FRIAS Research Project

“Bringing Democracy to Daddy: Changing Conceptions of Paternal Authority in West Germany, 1945-1979”

Conceptions of fatherhood occupy a key site within a history of West Germany’s “democratic moment”, a history of how a democratic way of life came about in a German society whose citizens were emerging from a murderous past and desperately trying to navigate the tensions between democracy and authority in order to construct a better polity. Within the search for a “democratic family,” debates about fatherhood occupied a critical place because the “father” had embodied the idea of authority both within the Judeo-Christian tradition, Classical and Atlantic Republicanism as well as nineteenth-century liberal conceptions of patriarchy.
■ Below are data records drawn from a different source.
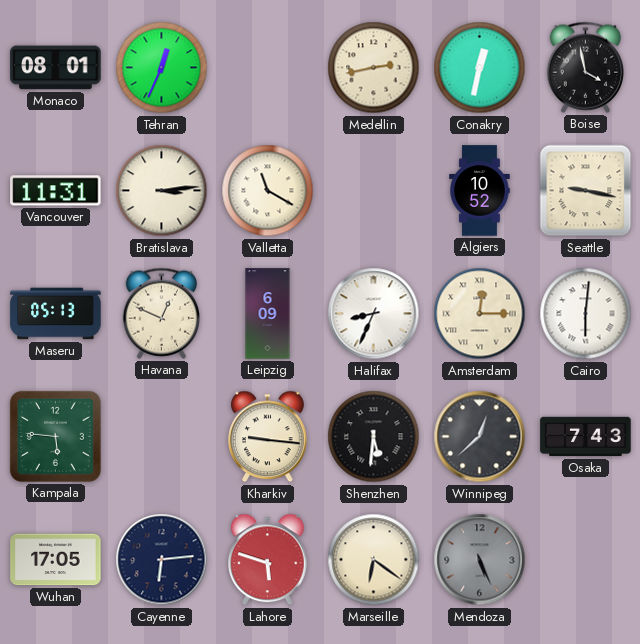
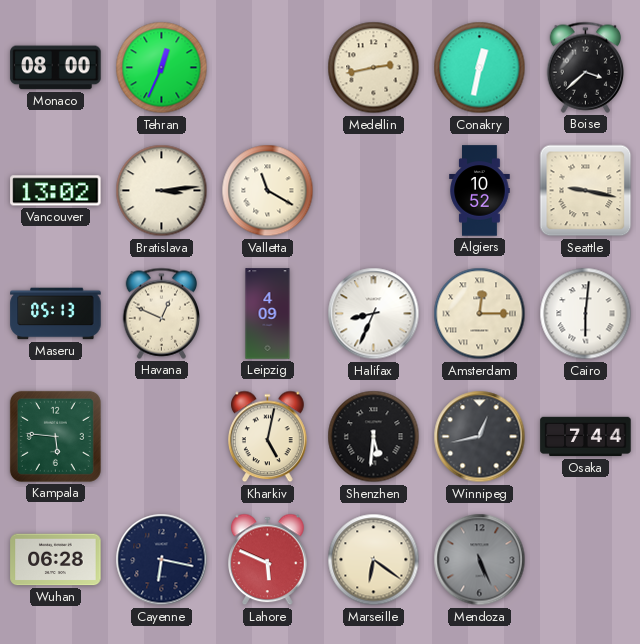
Monaco: 08:01 -> 08:00
Boise: 3:58 -> 3:38
Vancouver: 11:31 -> 13:02
Leipzig: 6:09 -> 4:09
Kharkiv: 9:16 -> 5:02
Winnipeg: 12:38 -> 12:43
Osaka: 7:43 -> 7:44
Wuhan: 17:05 -> 06:28
Cayenne: 6:14 -> 6:17
Lahore: 5:48 -> 5:49
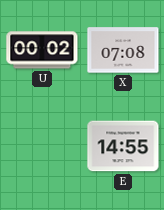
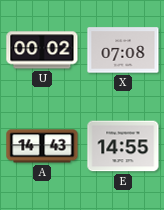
A: none -> 14:43
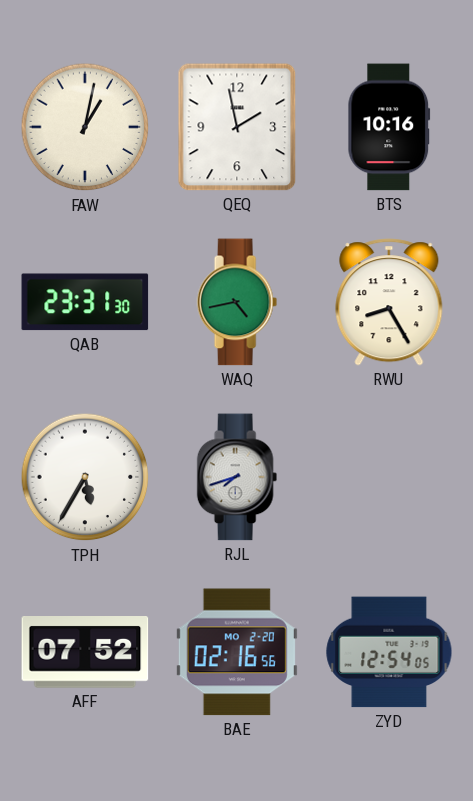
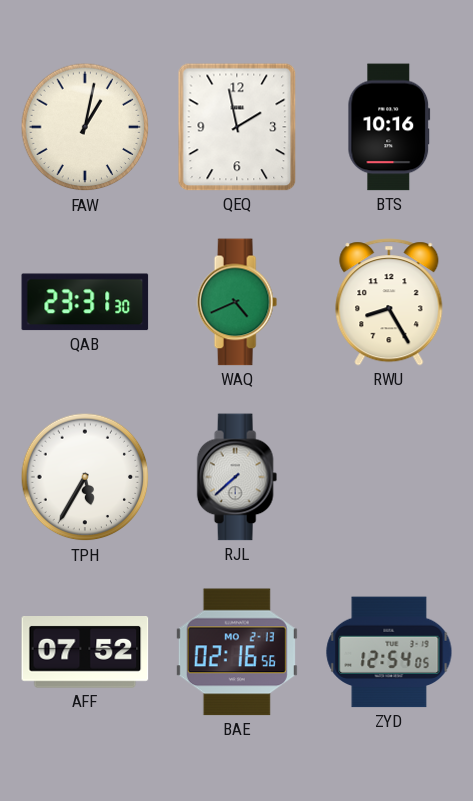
WAQ: 4:43 -> 4:41
RJL: 7:42 -> 7:38
BAE date: MO 2-20 -> MO 2-13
Given the experience of National Socialism and the Holocaust, West German political culture of the 1950s and 1960s was intensely concerned with the question of “authority,” and the figure of the father soon occupied an emblematic status within these public debates. The question of which form of paternal authority was indispensable to the making and survival of a democratic polity took on an almost startling urgency in postwar West Germany.